►

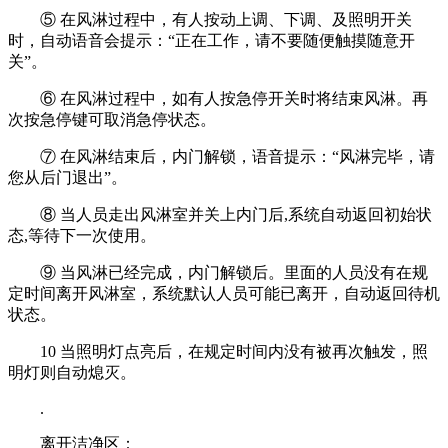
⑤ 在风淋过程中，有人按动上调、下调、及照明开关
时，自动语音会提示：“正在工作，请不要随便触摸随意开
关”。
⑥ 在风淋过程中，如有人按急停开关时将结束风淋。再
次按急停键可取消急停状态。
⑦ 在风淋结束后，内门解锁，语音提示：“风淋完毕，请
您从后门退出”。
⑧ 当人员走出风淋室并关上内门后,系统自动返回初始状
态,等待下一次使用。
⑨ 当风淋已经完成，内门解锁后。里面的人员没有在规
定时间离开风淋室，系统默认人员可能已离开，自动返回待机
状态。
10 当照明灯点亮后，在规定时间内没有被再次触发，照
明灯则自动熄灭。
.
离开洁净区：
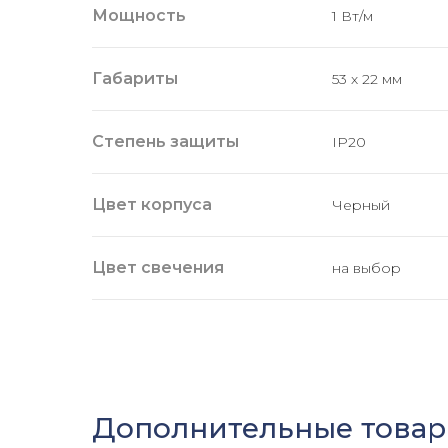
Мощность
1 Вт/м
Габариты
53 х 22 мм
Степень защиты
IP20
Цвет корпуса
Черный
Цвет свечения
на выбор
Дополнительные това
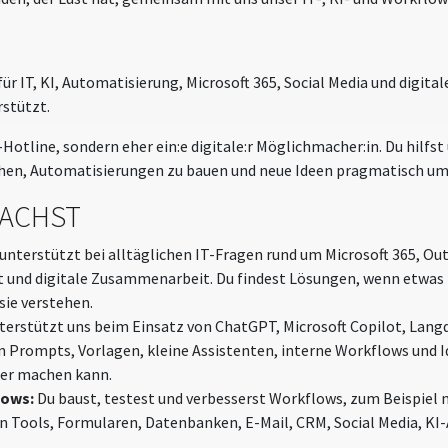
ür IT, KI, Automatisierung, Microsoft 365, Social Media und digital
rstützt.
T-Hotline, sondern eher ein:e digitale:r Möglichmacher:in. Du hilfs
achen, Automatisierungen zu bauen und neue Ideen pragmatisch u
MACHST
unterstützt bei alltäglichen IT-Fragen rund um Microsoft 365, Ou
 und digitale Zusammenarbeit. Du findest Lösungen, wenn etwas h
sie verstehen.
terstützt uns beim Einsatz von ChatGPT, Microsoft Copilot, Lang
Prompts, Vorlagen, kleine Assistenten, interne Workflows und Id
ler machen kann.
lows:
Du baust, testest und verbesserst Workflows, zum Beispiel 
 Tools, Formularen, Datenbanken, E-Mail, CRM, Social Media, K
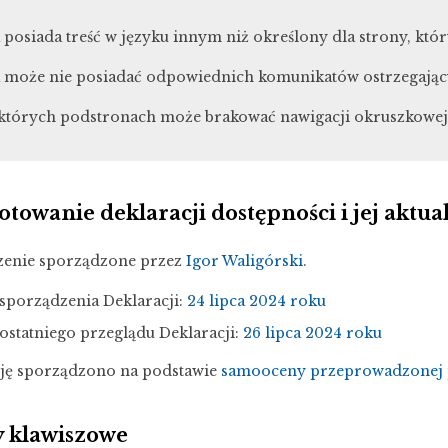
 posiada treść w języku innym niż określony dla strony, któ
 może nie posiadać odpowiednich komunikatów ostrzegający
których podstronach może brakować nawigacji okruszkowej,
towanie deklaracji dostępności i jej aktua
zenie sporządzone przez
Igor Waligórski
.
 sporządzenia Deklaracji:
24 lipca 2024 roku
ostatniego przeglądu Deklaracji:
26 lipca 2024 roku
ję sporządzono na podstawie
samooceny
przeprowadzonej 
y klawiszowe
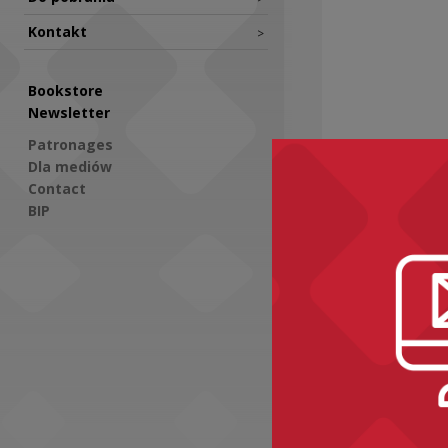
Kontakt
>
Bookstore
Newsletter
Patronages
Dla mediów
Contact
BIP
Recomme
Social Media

◄
►

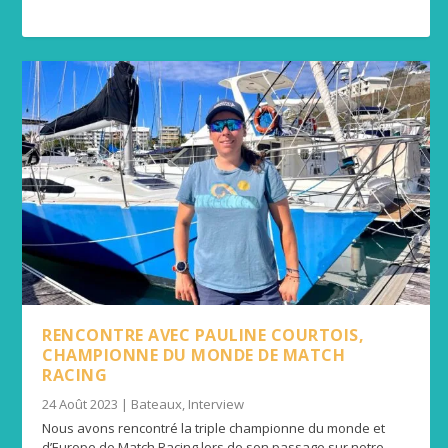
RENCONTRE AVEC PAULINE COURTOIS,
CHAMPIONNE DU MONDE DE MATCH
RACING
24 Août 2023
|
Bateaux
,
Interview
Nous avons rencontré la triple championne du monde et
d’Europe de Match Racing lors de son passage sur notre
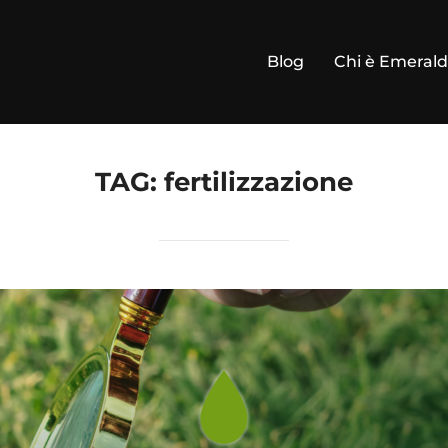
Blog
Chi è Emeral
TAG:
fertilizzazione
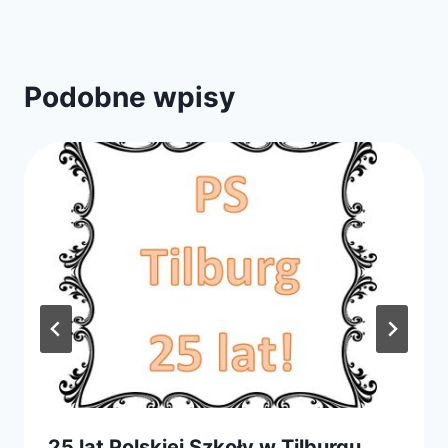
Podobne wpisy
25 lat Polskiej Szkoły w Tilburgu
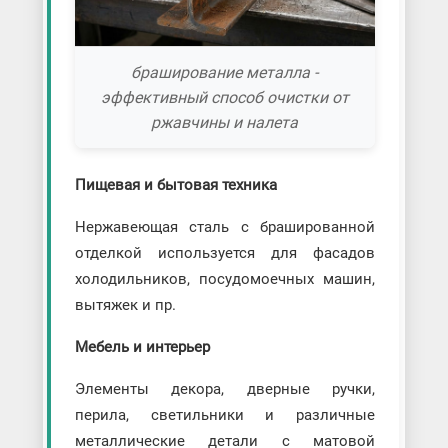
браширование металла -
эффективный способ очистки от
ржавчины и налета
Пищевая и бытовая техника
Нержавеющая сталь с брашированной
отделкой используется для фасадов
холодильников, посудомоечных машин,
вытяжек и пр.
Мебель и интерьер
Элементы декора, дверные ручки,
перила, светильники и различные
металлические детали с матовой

◄

Using the records above, count every line that includes the word "Media", and state the number only.

## Solution below
3